It is at once familiar and alien. Beside it are other books – more traditional in form – with hardcovers made of egg cartons and sliced industrial pipes. The pages depict photographs taken in Hialeah, Florida, and the South Bronx, places where Cuban artist Rafael Domenech has lived for the past two years. But the photographs themselves, some of which have perfectly circular cut-outs in the middle of them, could have been taken anywhere, and simply show recycled materials. The images are not the point of the work. The books themselves are.

Domenech considers bookmaking the core of his artistic practice. His books question the medium entirely. Like the rest of the works found at Warehouse421's newest exhibition, they explore the boundaries between formal and independent publishing; between mainstream and alternative cultural production. "We always associate publications with books and magazines," says Faisal Al Hassan, manager of Warehouse421. "The exhibition aims to open up relevant conversations around notions of authorship, independence, censorship, values, constraints and dominant discourse."

With more than 40 works on display, the show, titled How to Maneuver: Shape-shifting texts and other publishing tactics, is the largest presented at the venue. The works are developed by artists, writers and publishers from across the region and the world. The exhibition opened on Tuesday and runs until Sunday, February 16.

“The exhibition in itself is presented as a publication,” Al Hassan says. “It poses the question, who decides what is published. Do we trust the public to be discerning enough to know? Do we trust institutions to know better than the public?”

Maha Maamoun, co-curator of the show, says the works creatively question the limits of publishing. The spaces, she says, that separate the different regimes of authorship, publishing and readership, are also where these differences can be manoeuvred. 

"Publishing is the act of making public," Maamoun says. "It isn't restricted to specific producers, languages of production or sanctified routes of distribution. However, we say this, but that is not publishing as people have come to know it. How to Maneuver challenges the traditional conception."

The exhibition in itself is presented as a publication. It poses the question, who decides what is published. Do we trust the public to be discerning enough to know? Do we trust institutions to know better than the public.

Maamoun says publishing is not limited to printed material. "Even sound pieces, sculptures and concepts can be considered a form of publishing."

Another piece at the exhibition, Scrapbook by Syrian-French artist Bady Dalloul, shows a collage of photographs of political figures, origami shapes and texts.
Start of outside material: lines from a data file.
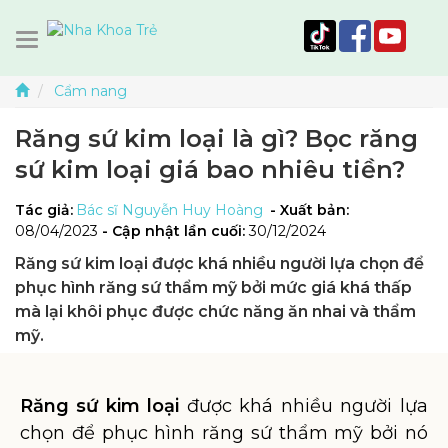
Cẩm nang
Răng sứ kim loại là gì? Bọc răng
sứ kim loại giá bao nhiêu tiền?
Tác giả:
Bác sĩ Nguyễn Huy Hoàng
- Xuất bản:
08/04/2023
- Cập nhật lần cuối:
30/12/2024
Răng sứ kim loại được khá nhiều người lựa chọn để
phục hình răng sứ thẩm mỹ bởi mức giá khá thấp
mà lại khôi phục được chức năng ăn nhai và thẩm
mỹ.
Răng sứ kim loại
được khá nhiều người lựa
chọn để phục hình răng sứ thẩm mỹ bởi nó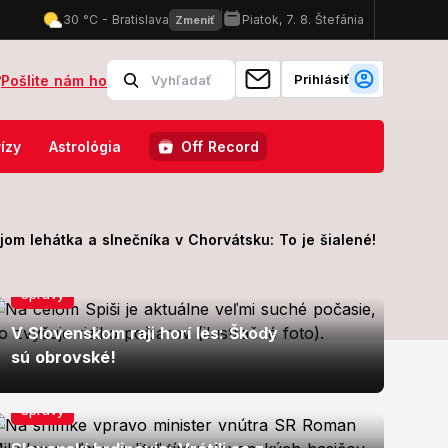
Prihlásiť
?
Pošlite nám ho
 Zdrvujúca pravda, bojuje s krutou diagnózou!
Štvrtý blok jadrove
ízy
Astrológia
Off Record
om lehátka a slnečníka v Chorvátsku: To je šialené!
Správy
V Slovenskom raji horí les: Škody
sú obrovské!
Správy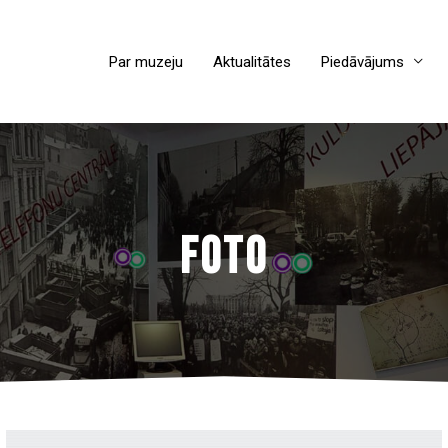
Par muzeju
Aktualitātes
Piedāvājums
FOTO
The works combine historical events, personal facts and fiction. "Scrapbook was inspired by Dalloul's trip to Hiroshima, Japan," says Ali Younis, the show's co-curator. "He decided on making the work after encountering the story of Sadako, an ordinary Japanese schoolgirl who was one of the victims of the atomic bomb."

Contaminated with radiation and condemned to death, Sadako learnt of an ancient legend that if a person could fold a thousand origami cranes their wish would come true. Wanting to be cured, Sadako folded origami every day, but died before she was able to complete her thousandth. "Dalloul intertwined Sadako's story with the history of Syria and the Middle East," Younis explains. "The piece provokes consideration of a country's destiny."

Both Maamoun and Younis were inspired to set up the exhibition after experiencing publishing as artists themselves. The duo have set up Kayfa Ta, a publication that draws its inspiration from how-to manuals. Artists are invited to submit their ideas and concepts to Kayfa Ta in how-to formats.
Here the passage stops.